As a pianist, Paul has performed in recital, with orchestras, and in jazz settings across the United States, in Europe, Brazil and the Democratic Republic of the Congo. He has performed in such diverse venues as the INSAP Festival in Chicago, the Edinburgh Fringe Festival, the main square in Warsaw, Casa Huey Barbosa in Rio de Janiero, and with the Orchestre Symphonique Kimbanguiste of Kinshasa. Equally at home in the classical and improvisational realms, he frequently performs half classical, half jazz recitals. Artists he has performed with include harpsichordist Jory Vinikour, conductors David Ramadanoff, Armand Diangienda, and Elena Sharkova, trombonist and composer Bobby Brookmeyer, drummers Louis Bellson and Steve Smith, guitarist Gary Wittner, violinists Ian Swensen and Robin Hansen, and singers Christina Major, Kindra Scharich, and Nathan Granner. Paul has strong relationships with living composers, and has performed world premieres of works by Ingrid Stozel, Rubin Zahra, Eric Choate, and Paul Davies, among others. He was the Pianist-in-Residence of the Contemporary American Music Project, where he frequently collaborated with musical theorist and historian Cameron Logan.

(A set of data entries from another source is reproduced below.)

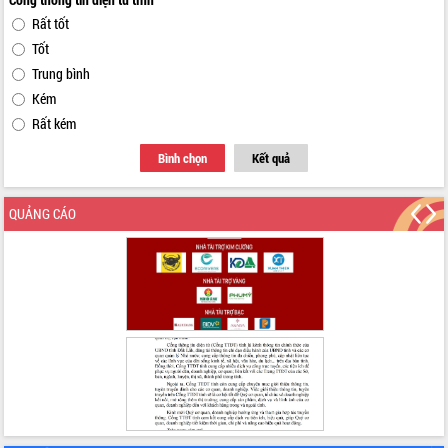
Rất tốt
Tốt
Trung bình
Kém
Rất kém
Bình chọn
Kết quả
QUẢNG CÁO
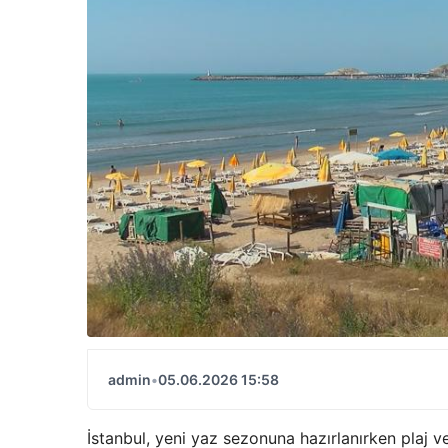
admin
•
05.06.2026 15:58
İstanbul, yeni yaz sezonuna hazırlanırken plaj ve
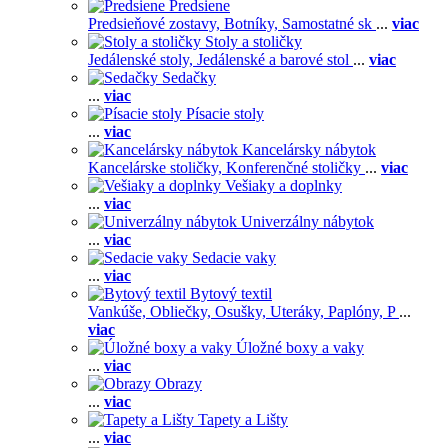
Predsiene
Predsieňové zostavy,
Botníky,
Samostatné sk
...
viac
Stoly a stoličky
Jedálenské stoly,
Jedálenské a barové stol
...
viac
Sedačky
...
viac
Písacie stoly
...
viac
Kancelársky nábytok
Kancelárske stoličky,
Konferenčné stoličky
...
viac
Vešiaky a doplnky
...
viac
Univerzálny nábytok
...
viac
Sedacie vaky
...
viac
Bytový textil
Vankúše,
Obliečky,
Osušky,
Uteráky,
Paplóny,
P
...
viac
Úložné boxy a vaky
...
viac
Obrazy
...
viac
Tapety a Lišty
...
viac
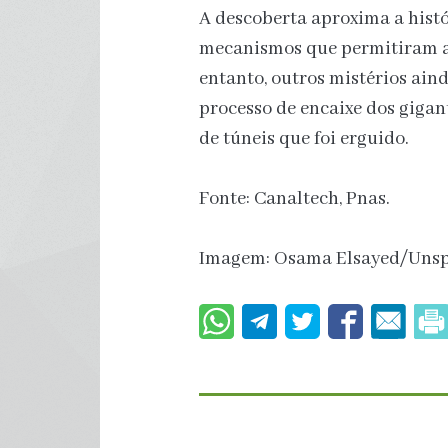
A descoberta aproxima a histó
mecanismos que permitiram a 
entanto, outros mistérios ai
processo de encaixe dos gigan
de túneis que foi erguido.
Fonte: Canaltech, Pnas.
Imagem: Osama Elsayed/Unsp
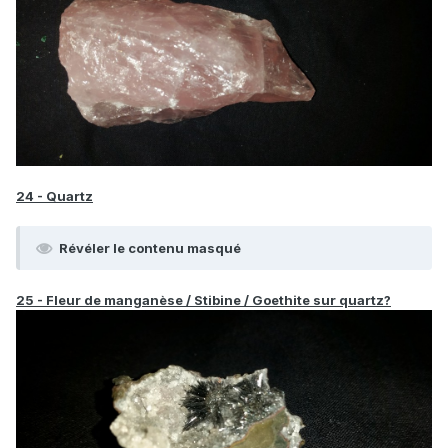
24 - Quartz
Révéler le contenu masqué
25 - Fleur de manganèse / Stibine / Goethite sur quartz?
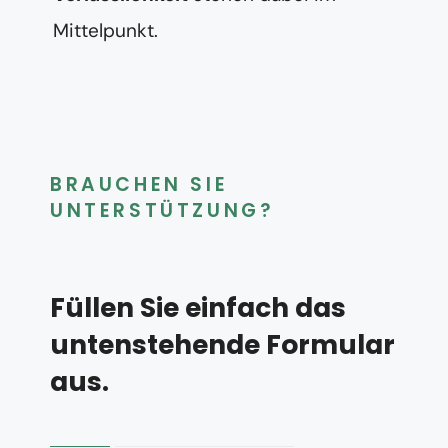
Mittelpunkt.
BRAUCHEN SIE
UNTERSTÜTZUNG?
Füllen Sie einfach das
untenstehende Formular
aus.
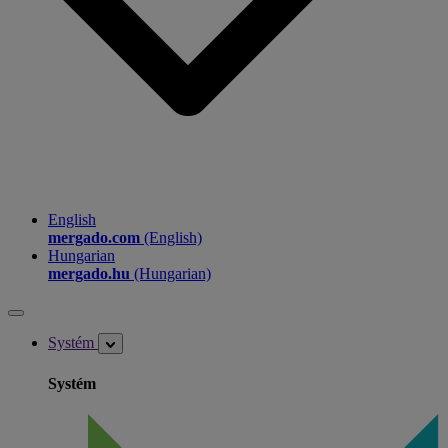
English
mergado.com
(English)
Hungarian
mergado.hu
(Hungarian)
Systém
Systém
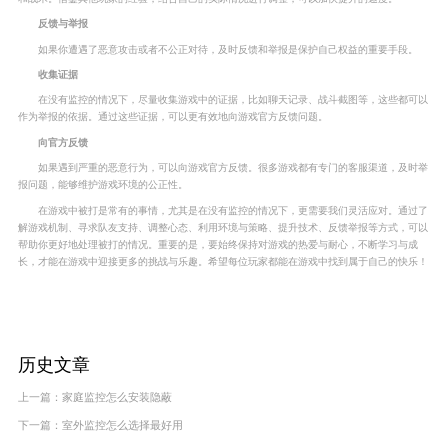
反馈与举报
如果你遭遇了恶意攻击或者不公正对待，及时反馈和举报是保护自己权益的重要手段。
收集证据
在没有监控的情况下，尽量收集游戏中的证据，比如聊天记录、战斗截图等，这些都可以
作为举报的依据。通过这些证据，可以更有效地向游戏官方反馈问题。
向官方反馈
如果遇到严重的恶意行为，可以向游戏官方反馈。很多游戏都有专门的客服渠道，及时举
报问题，能够维护游戏环境的公正性。
在游戏中被打是常有的事情，尤其是在没有监控的情况下，更需要我们灵活应对。通过了
解游戏机制、寻求队友支持、调整心态、利用环境与策略、提升技术、反馈举报等方式，可以
帮助你更好地处理被打的情况。重要的是，要始终保持对游戏的热爱与耐心，不断学习与成
长，才能在游戏中迎接更多的挑战与乐趣。希望每位玩家都能在游戏中找到属于自己的快乐！
历史文章
上一篇：
家庭监控怎么安装隐蔽
下一篇：
室外监控怎么选择最好用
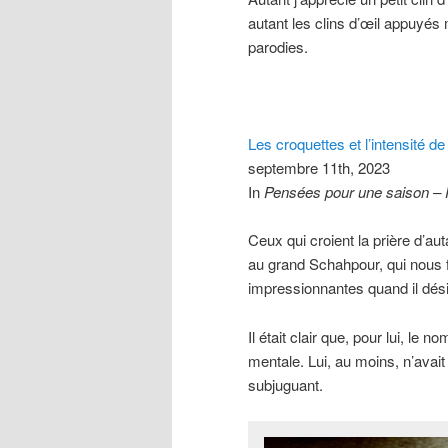
autant les clins d’œil appuyés 
parodies.
Les croquettes et l’intensité de 
septembre 11th, 2023
In
Pensées pour une saison –
Ceux qui croient la prière d’au
au grand Schahpour, qui nous f
impressionnantes quand il désir
Il était clair que, pour lui, l
mentale. Lui, au moins, n’avait
subjuguant.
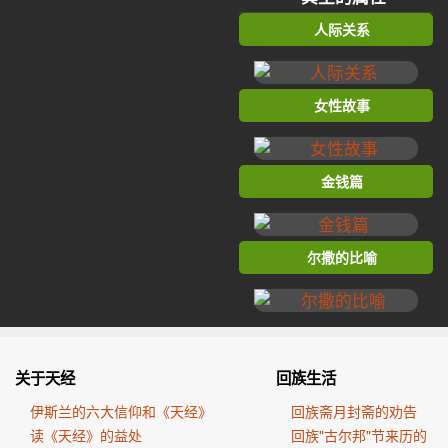
人际关系
女性故事
金钱篇
尔撒的比喻
关于天经
回族生活
伊斯兰的六大信仰和《天经》
回族斋月封斋的劝告
读《天经》的益处
回族"古尔邦"节来历的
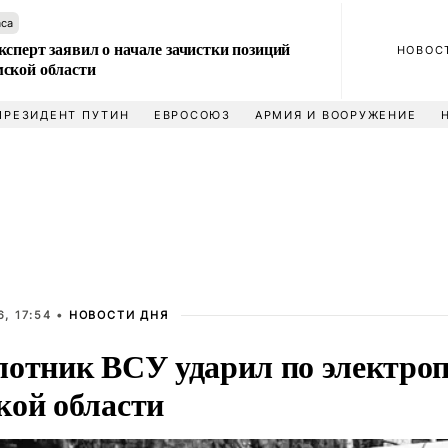
аса
сперт заявил о начале зачистки позиций
НОВОС
ской области
ПРЕЗИДЕНТ ПУТИН
ЕВРОСОЮЗ
АРМИЯ И ВООРУЖЕНИЕ
, 17:54 •
НОВОСТИ ДНЯ
лотник ВСУ ударил по электроп
кой области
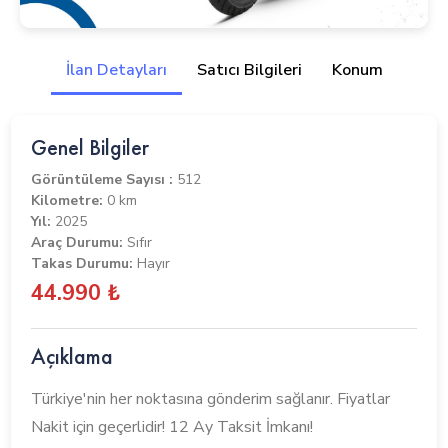
İlan Detayları
Satıcı Bilgileri
Konum
Genel Bilgiler
Görüntüleme Sayısı :
512
Kilometre:
0 km
Yıl:
2025
Araç Durumu:
Sıfır
Takas Durumu:
Hayır
44.990 ₺
Açıklama
Türkiye'nin her noktasına gönderim sağlanır. Fiyatlar
Nakit için geçerlidir! 12 Ay Taksit İmkanı!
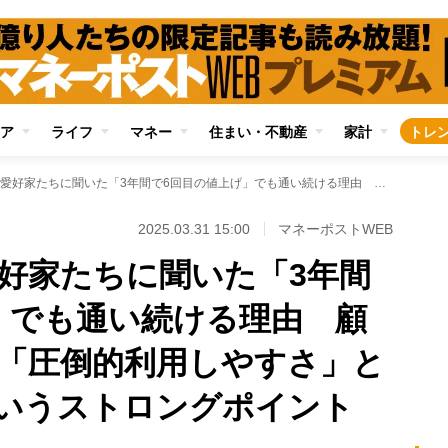
ア
ライフ
マネー
住まい・不動産
家計
トレ
マクドナルドの愛好家たちに聞いた「3年間で6回目の値上げ」でも通い続ける理由 顧客をつなぎとめる「圧倒的利用しやすさ」と「相対的安さ」というストロングポイント
2025.03.31 15:00
マネーポストWEB
好家たちに聞いた「3年間
」でも通い続ける理由 顧
「圧倒的利用しやすさ」と
いうストロングポイント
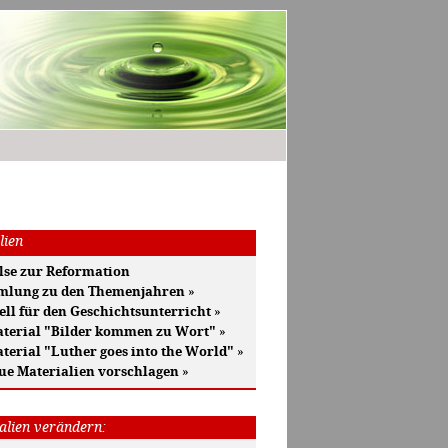
lien
se zur Reformation
mlung zu den Themenjahren
»
ell für den Geschichtsunterricht
»
terial "Bilder kommen zu Wort"
»
terial "Luther goes into the World"
»
ue Materialien vorschlagen
»
alien verändern:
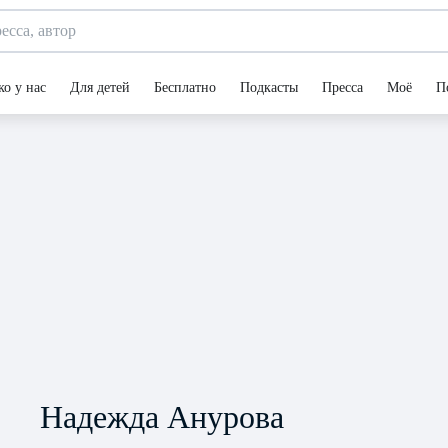
ко у нас
Для детей
Бесплатно
Подкасты
Пресса
Моё
П
Надежда Анурова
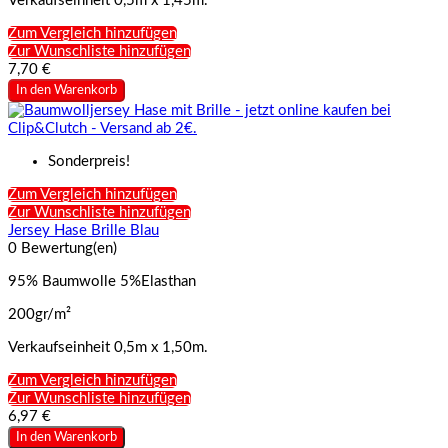
Verkaufseinheit 0,5m x 1,45m.
Zum Vergleich hinzufügen
Zur Wunschliste hinzufügen
7,70 €
In den Warenkorb
Sonderpreis!
Zum Vergleich hinzufügen
Zur Wunschliste hinzufügen
Jersey Hase Brille Blau
0 Bewertung(en)
95% Baumwolle 5%Elasthan
200gr/m²
Verkaufseinheit 0,5m x 1,50m.
Zum Vergleich hinzufügen
Zur Wunschliste hinzufügen
6,97 €
In den Warenkorb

Combining his artistic endeavors with extensive experience as an impresario, Paul founded Symphonia Caritas in 2015 and has since partnered with numerous non-profit organizations such as Swords to Plowshares and the Gubbio Project, raising over $100,000 in proceeds that go directly to the partner organizations. In addition to serving as Music Director for the Midsummer Mozart Festival, Paul assists with vital organizational components including fundraising campaigns and providing guidance on programming and concert production.
Released in 2004, Paul’s first solo album showcased the music of Mozart, Liszt, and Copland, as well as original compositions and jazz selections. With the jazz trio the Sideways Trio he released In Defense of Our Dreams, alongside drummer Jeff Hanson and bassist Doug Pohorski, featuring arrangements of rock songs, classical works, and original compositions. Paul has served on the piano faculties of Foothill College, Vandercook College of Music, and the International Summer Jazz Academy.